Document Translator is a web-based application built with Python and Flask that allows users to translate entire documents (.pdf, .docx) and images (.png, .jpg) into various languages.
A key feature of this project is its focus on high-fidelity translation, preserving the original document structure and embedding appropriate fonts for complex scripts, such as Devanagari (for Hindi, Marathi) and Bengali.
- Multi-Format Support: Translate PDF, DOCX, and plain text files.
- Image Translation (OCR): Extracts text from images using Optical Character Recognition (OCR) and translates it.
- Font Preservation: Intelligently embeds fonts (like Noto Sans Devanagari) into translated documents to ensure correct rendering of Indian and other non-Latin languages.
- Web-Based Interface: Simple web UI to upload files and select a target language.
- Extensible Pipeline: The src/ directory contains a modular pipeline for easy maintenance and adding new features.
Doc_Translator/
│
├── app.py # Main Flask application (entry point)
├── requirements.txt # Python dependencies
├── .gitignore # Files to be ignored by Git
├── README.md # You are here!
│
├── src/ # Source code for the translation logic
│ ├── translator.py # Core translation functions
│ ├── image_ocr.py # OCR and image processing
│ ├── document_analyzer.py # Logic for parsing DOCX/PDF
│ ├── rebuild.py # Functions to rebuild the translated file
│ └── ... # Other helper modules
│
├── templates/
│ └── index.html # Frontend HTML
│
├── static/
│ └── css/style.css # Frontend CSS
│
├── fonts/ # Font files (.ttf) used for embedding
│
├── storage/ # (Must be created manually)
│ ├── uploads/ # Default location for user uploads
│ └── translated/ # Default location for translated files
│
└── tests/ # Unit and integration tests
└── ...
Follow these steps to run the project on your local machine.
- Python 3.8 or newer
- Git
-
Clone the repository:
(Once you have uploaded it to GitHub, this is the command others will use)

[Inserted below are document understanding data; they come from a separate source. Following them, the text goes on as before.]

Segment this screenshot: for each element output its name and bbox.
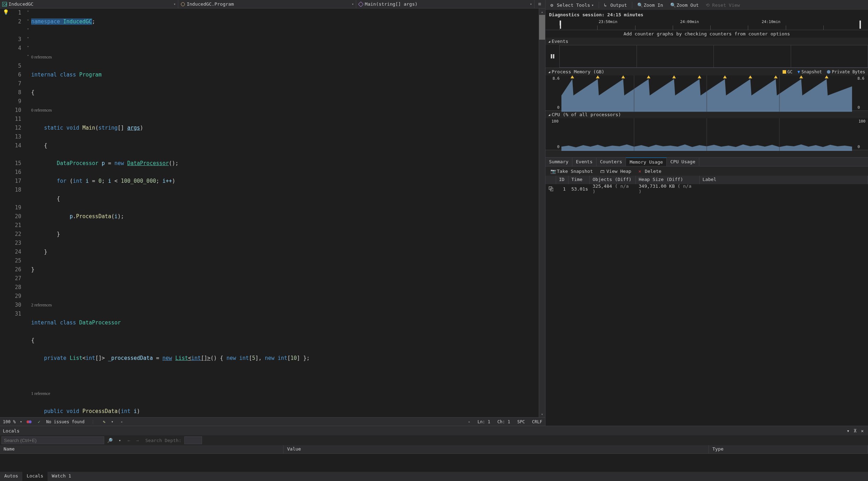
col-id[interactable]: ID: [556, 176, 569, 184]
tab-counters[interactable]: Counters: [597, 158, 626, 166]
cpu-section-header[interactable]: ◢CPU (% of all processors): [545, 111, 868, 118]
check-icon: ✓: [36, 419, 42, 425]
svg-rect-6: [551, 54, 552, 58]
locals-columns: Name Value Type: [0, 445, 868, 454]
search-depth-dropdown[interactable]: [184, 436, 202, 444]
svg-marker-18: [825, 75, 828, 78]
nav-forward-icon[interactable]: →: [134, 438, 141, 443]
editor-status-bar: 100 % ▾ ✓ No issues found | ✎ ▾ ◂ ▸ Ln: …: [0, 417, 545, 426]
search-icon[interactable]: 🔎: [106, 438, 114, 443]
memory-section-header[interactable]: ◢Process Memory (GB) GC ▼Snapshot Privat…: [545, 68, 868, 75]
code-content[interactable]: namespace InducedGC; 0 references intern…: [31, 9, 539, 417]
events-section-header[interactable]: ◢Events: [545, 38, 868, 45]
tab-summary[interactable]: Summary: [545, 158, 572, 166]
delete-button[interactable]: ✕Delete: [636, 168, 663, 175]
reset-view-button[interactable]: ⟲Reset View: [704, 2, 742, 9]
chevron-down-icon[interactable]: ▾: [20, 420, 22, 424]
brush-icon[interactable]: ✎: [101, 419, 107, 425]
col-value[interactable]: Value: [284, 445, 709, 453]
svg-marker-16: [774, 75, 778, 78]
svg-text:C#: C#: [3, 3, 7, 6]
method-icon: [358, 2, 363, 7]
chevron-down-icon: ▾: [174, 2, 176, 6]
zoom-out-button[interactable]: 🔍Zoom Out: [668, 2, 701, 9]
chevron-down-icon: ▾: [530, 2, 532, 6]
fold-gutter[interactable]: ˅ ˅ ˅ ˅ ˅ ˅: [25, 9, 31, 417]
counter-hint: Add counter graphs by checking counters …: [545, 30, 868, 38]
scroll-right-icon[interactable]: ▸: [468, 420, 470, 424]
snapshot-row[interactable]: 1 53.01s 325,484 ( n/a ) 349,731.00 KB (…: [545, 184, 868, 193]
svg-marker-12: [672, 75, 676, 78]
split-editor-button[interactable]: ⊞: [534, 1, 545, 7]
locals-search-bar: 🔎 ▾ ← → Search Depth:: [0, 435, 868, 445]
heap-icon: 🗃: [600, 169, 605, 174]
select-tools-button[interactable]: ⚙Select Tools ▾: [548, 2, 596, 9]
codelens-references[interactable]: 0 references: [31, 53, 52, 62]
svg-rect-7: [553, 54, 554, 58]
indent-mode[interactable]: SPC: [517, 419, 525, 424]
col-type[interactable]: Type: [709, 445, 868, 453]
tab-cpu-usage[interactable]: CPU Usage: [667, 158, 699, 166]
diagnostics-pane: ⚙Select Tools ▾ ↳Output 🔍Zoom In 🔍Zoom O…: [545, 0, 868, 426]
error-summary-icon[interactable]: [26, 419, 32, 425]
scroll-up-icon[interactable]: ▴: [539, 9, 545, 15]
locals-grid[interactable]: [0, 454, 868, 472]
svg-marker-13: [698, 75, 701, 78]
code-editor[interactable]: 💡 12345678910111213141516171819202122232…: [0, 9, 545, 417]
scroll-left-icon[interactable]: ◂: [121, 420, 123, 424]
legend-private-bytes: Private Bytes: [827, 69, 865, 74]
line-ending[interactable]: CRLF: [532, 419, 542, 424]
compare-icon[interactable]: [545, 185, 556, 193]
issues-status[interactable]: No issues found: [46, 419, 84, 424]
codelens-references[interactable]: 0 references: [31, 106, 52, 115]
diagnostics-tabs: Summary Events Counters Memory Usage CPU…: [545, 157, 868, 166]
cpu-chart[interactable]: 100 0 100 0: [545, 118, 868, 150]
col-name[interactable]: Name: [0, 445, 284, 453]
memory-actions: 📷Take Snapshot 🗃View Heap ✕Delete: [545, 166, 868, 176]
nav-method[interactable]: Main(string[] args) ▾: [356, 0, 534, 8]
locals-title: Locals: [3, 428, 845, 434]
search-input[interactable]: [1, 436, 104, 444]
tab-events[interactable]: Events: [572, 158, 597, 166]
view-heap-button[interactable]: 🗃View Heap: [598, 168, 633, 175]
tab-locals[interactable]: Locals: [22, 472, 47, 481]
scroll-down-icon[interactable]: ▾: [539, 411, 545, 417]
pin-icon[interactable]: ⊼: [852, 428, 858, 434]
scroll-thumb[interactable]: [539, 15, 545, 40]
window-options-icon[interactable]: ▾: [845, 428, 851, 434]
csharp-project-icon: C#: [2, 2, 7, 7]
snapshot-table: ID Time Objects (Diff) Heap Size (Diff) …: [545, 176, 868, 426]
memory-chart[interactable]: 8.6 0 8.6 0: [545, 75, 868, 111]
zoom-in-button[interactable]: 🔍Zoom In: [635, 2, 665, 9]
output-button[interactable]: ↳Output: [602, 2, 629, 9]
zoom-in-icon: 🔍: [637, 2, 642, 7]
tab-autos[interactable]: Autos: [0, 472, 22, 481]
tab-memory-usage[interactable]: Memory Usage: [626, 158, 667, 166]
delete-icon: ✕: [638, 169, 643, 174]
nav-class-label: InducedGC.Program: [187, 1, 234, 7]
timeline-ruler[interactable]: 23:50min 24:00min 24:10min: [545, 19, 868, 30]
codelens-references[interactable]: 1 reference: [31, 389, 50, 398]
codelens-references[interactable]: 2 references: [31, 301, 52, 310]
col-time[interactable]: Time: [569, 176, 590, 184]
svg-marker-14: [723, 75, 727, 78]
cursor-char[interactable]: Ch: 1: [497, 419, 510, 424]
take-snapshot-button[interactable]: 📷Take Snapshot: [548, 168, 595, 175]
nav-back-icon[interactable]: ←: [125, 438, 133, 443]
cursor-line[interactable]: Ln: 1: [477, 419, 490, 424]
zoom-level[interactable]: 100 %: [3, 419, 16, 424]
tab-watch[interactable]: Watch 1: [47, 472, 75, 481]
svg-point-5: [29, 420, 32, 423]
search-depth-label: Search Depth:: [145, 438, 181, 443]
close-icon[interactable]: ✕: [859, 428, 865, 434]
chevron-down-icon[interactable]: ▾: [116, 438, 124, 442]
lightbulb-icon[interactable]: 💡: [0, 9, 11, 15]
col-label[interactable]: Label: [700, 176, 868, 184]
vertical-scrollbar[interactable]: ▴ ▾: [539, 9, 545, 417]
collapse-icon: ◢: [548, 40, 550, 43]
nav-project[interactable]: C# InducedGC ▾: [0, 0, 178, 8]
pause-button[interactable]: [545, 45, 560, 68]
nav-class[interactable]: InducedGC.Program ▾: [178, 0, 357, 8]
line-number-gutter: 1234567891011121314151617181920212223242…: [11, 9, 25, 417]
legend-snapshot: ▼Snapshot: [797, 69, 822, 74]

git clone [https://github.com/YOUR\_USERNAME/Doc\_Translator.git\](https://github.com/YOUR\_USERNAME/Doc\_Translator.git)
cd Doc_Translator -
Create and activate a virtual environment:
- This isolates the project's dependencies.
*On Windows:*python -m venv venv
.\venv\Scripts\activate
*On macOS/Linux:*python3 -m venv venv
source venv/bin/activate
-
Install dependencies:
pip install -r requirements.txt -
Create required storage folders:
- These folders are ignored by Git (via .gitignore) but are required by the application to store files.
mkdir storage
mkdir storage\uploads
mkdir storage\translated
- Set up Environment Variables:
- This project requires an .env file for configuration (like API keys).
- Create a file named .env in the root of the project (Doc_Translator/.env).
- Add your configuration variables to this file (copy them from your original file).
- Example .env content:
# This is just an example
# Add your actual API keys or settings here
TRANSLATION_API_KEY="your_secret_key_here"
FLASK_ENV="development"
Once all dependencies are installed and your .env file is ready:
-
Run the Flask app:
python app.py -
Open your browser:
Navigate to http://127.0.0.1:5000 (or the port specified in your app.py or .env).
To run the project's tests, use pytest:
pytest
This project is not currently licensed. You can add an LICENSE file to the repository to specify how others can use your code.